* Required work
Whenever the word "weekday" appears in a line of the data below, copy that line.

···

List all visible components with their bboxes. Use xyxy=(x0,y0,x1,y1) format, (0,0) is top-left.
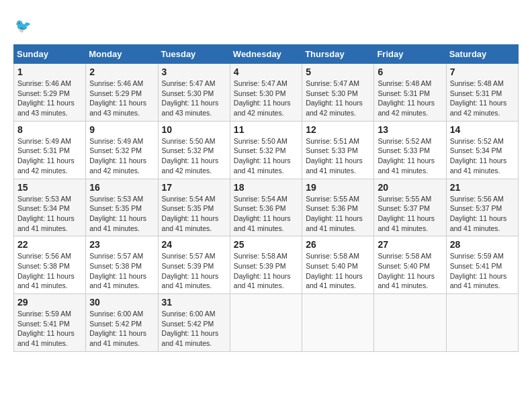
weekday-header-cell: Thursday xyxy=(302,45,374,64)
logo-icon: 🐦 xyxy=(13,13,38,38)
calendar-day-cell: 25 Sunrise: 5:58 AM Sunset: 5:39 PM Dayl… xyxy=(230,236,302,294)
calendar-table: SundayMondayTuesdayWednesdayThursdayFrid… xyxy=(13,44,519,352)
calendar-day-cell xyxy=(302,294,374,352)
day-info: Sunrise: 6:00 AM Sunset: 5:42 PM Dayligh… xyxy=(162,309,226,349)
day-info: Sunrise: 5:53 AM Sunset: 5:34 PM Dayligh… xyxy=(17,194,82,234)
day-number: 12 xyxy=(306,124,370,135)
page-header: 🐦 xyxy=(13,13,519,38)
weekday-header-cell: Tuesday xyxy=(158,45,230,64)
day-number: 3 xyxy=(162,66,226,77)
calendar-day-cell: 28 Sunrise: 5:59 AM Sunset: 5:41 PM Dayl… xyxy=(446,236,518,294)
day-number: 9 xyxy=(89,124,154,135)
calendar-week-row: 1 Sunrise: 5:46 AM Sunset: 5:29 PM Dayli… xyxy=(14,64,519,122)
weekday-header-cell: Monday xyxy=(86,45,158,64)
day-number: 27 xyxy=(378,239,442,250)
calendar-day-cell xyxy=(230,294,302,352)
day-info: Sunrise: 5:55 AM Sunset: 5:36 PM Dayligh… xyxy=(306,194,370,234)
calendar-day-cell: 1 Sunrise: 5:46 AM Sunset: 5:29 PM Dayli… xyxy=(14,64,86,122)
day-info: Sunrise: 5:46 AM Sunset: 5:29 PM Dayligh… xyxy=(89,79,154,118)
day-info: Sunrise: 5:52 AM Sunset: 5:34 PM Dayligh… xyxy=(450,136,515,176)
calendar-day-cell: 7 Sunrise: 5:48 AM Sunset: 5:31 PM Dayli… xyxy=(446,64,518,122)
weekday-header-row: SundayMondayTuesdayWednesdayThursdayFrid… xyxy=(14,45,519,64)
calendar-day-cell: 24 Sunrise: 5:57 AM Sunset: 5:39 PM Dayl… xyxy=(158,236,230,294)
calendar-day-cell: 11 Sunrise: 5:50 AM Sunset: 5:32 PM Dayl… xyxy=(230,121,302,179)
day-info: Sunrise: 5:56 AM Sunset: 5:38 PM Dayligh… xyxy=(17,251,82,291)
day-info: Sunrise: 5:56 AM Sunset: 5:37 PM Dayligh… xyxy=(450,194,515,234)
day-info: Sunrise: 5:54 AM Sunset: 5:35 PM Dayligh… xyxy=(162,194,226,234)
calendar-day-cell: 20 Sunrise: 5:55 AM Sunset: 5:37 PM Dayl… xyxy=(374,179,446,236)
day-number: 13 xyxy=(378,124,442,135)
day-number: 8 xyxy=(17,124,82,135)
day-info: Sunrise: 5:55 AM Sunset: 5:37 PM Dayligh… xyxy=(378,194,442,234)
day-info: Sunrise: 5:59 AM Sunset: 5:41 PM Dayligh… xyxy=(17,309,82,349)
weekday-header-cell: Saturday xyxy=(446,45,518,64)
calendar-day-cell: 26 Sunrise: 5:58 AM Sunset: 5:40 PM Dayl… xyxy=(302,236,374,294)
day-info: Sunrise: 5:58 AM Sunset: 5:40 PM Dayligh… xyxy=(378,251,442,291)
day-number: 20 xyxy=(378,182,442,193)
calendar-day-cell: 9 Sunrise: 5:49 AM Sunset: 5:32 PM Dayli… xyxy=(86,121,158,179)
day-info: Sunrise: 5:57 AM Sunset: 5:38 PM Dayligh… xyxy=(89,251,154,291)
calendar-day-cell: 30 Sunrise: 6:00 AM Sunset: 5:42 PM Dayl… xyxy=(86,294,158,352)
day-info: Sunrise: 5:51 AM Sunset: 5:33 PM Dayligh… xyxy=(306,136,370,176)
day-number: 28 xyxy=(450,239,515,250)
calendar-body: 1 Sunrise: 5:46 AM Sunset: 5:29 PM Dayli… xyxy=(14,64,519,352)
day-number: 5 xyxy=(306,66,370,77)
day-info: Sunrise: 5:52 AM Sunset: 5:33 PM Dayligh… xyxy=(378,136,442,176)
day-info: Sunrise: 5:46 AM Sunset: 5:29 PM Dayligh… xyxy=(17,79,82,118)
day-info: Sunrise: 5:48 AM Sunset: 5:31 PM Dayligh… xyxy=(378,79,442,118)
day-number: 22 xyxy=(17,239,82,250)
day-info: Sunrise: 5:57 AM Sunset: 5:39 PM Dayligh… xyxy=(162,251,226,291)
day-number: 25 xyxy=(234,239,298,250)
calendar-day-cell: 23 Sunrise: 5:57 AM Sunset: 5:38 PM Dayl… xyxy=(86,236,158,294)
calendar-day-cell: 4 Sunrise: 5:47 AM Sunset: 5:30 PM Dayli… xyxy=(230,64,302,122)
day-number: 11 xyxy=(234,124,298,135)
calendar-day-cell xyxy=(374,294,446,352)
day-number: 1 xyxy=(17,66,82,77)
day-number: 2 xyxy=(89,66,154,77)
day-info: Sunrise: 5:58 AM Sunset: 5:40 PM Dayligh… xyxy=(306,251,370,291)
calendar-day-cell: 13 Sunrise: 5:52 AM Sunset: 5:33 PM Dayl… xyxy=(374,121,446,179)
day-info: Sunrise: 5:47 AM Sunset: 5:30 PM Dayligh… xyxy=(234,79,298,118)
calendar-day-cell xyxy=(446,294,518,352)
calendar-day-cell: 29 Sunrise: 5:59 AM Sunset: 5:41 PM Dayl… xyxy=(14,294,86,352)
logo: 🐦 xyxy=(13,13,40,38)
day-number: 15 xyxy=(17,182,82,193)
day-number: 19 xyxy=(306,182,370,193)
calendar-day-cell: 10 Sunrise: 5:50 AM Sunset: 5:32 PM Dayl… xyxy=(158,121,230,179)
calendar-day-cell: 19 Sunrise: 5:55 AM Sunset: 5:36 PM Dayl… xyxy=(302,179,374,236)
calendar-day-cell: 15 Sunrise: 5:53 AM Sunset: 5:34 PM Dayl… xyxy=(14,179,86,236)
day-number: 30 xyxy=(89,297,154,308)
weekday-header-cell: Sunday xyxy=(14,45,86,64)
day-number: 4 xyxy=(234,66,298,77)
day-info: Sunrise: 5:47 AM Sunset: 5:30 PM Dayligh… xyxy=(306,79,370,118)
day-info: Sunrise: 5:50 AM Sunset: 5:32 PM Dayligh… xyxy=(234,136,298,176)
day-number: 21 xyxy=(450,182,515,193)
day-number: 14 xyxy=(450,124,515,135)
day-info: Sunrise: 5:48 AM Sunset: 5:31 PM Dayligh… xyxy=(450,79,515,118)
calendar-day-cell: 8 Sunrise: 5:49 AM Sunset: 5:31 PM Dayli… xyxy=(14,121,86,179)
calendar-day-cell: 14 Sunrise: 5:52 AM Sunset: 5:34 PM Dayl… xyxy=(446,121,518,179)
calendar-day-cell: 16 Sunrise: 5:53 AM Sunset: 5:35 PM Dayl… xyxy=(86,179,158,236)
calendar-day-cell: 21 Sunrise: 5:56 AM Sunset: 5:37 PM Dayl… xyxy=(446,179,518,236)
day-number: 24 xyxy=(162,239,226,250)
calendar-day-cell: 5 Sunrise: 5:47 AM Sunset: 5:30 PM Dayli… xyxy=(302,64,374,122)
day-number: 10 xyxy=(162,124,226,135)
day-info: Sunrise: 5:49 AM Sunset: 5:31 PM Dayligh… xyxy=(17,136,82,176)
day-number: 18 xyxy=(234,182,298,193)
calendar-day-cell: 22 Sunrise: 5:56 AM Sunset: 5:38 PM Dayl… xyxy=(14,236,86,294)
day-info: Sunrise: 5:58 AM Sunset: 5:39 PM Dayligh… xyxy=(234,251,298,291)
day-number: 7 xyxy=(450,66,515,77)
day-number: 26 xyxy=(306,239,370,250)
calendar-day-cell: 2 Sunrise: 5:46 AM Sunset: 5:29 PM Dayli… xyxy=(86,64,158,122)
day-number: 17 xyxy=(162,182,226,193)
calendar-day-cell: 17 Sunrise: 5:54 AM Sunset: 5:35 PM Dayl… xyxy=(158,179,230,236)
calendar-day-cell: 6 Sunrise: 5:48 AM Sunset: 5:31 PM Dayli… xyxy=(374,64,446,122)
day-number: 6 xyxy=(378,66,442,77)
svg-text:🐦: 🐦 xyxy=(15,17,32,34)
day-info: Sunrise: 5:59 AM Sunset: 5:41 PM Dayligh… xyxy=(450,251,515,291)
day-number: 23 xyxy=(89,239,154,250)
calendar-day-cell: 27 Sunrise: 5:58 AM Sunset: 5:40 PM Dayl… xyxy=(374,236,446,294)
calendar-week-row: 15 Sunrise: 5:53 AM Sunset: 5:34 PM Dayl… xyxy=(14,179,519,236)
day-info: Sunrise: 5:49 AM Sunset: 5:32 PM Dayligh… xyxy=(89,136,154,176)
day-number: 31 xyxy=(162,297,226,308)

···

* Exercise result
weekday-header-cell: Thursday xyxy=(302,45,374,64)
weekday-header-cell: Tuesday xyxy=(158,45,230,64)
weekday-header-cell: Monday xyxy=(86,45,158,64)
weekday-header-row: SundayMondayTuesdayWednesdayThursdayFrid… xyxy=(14,45,519,64)
weekday-header-cell: Saturday xyxy=(446,45,518,64)
weekday-header-cell: Sunday xyxy=(14,45,86,64)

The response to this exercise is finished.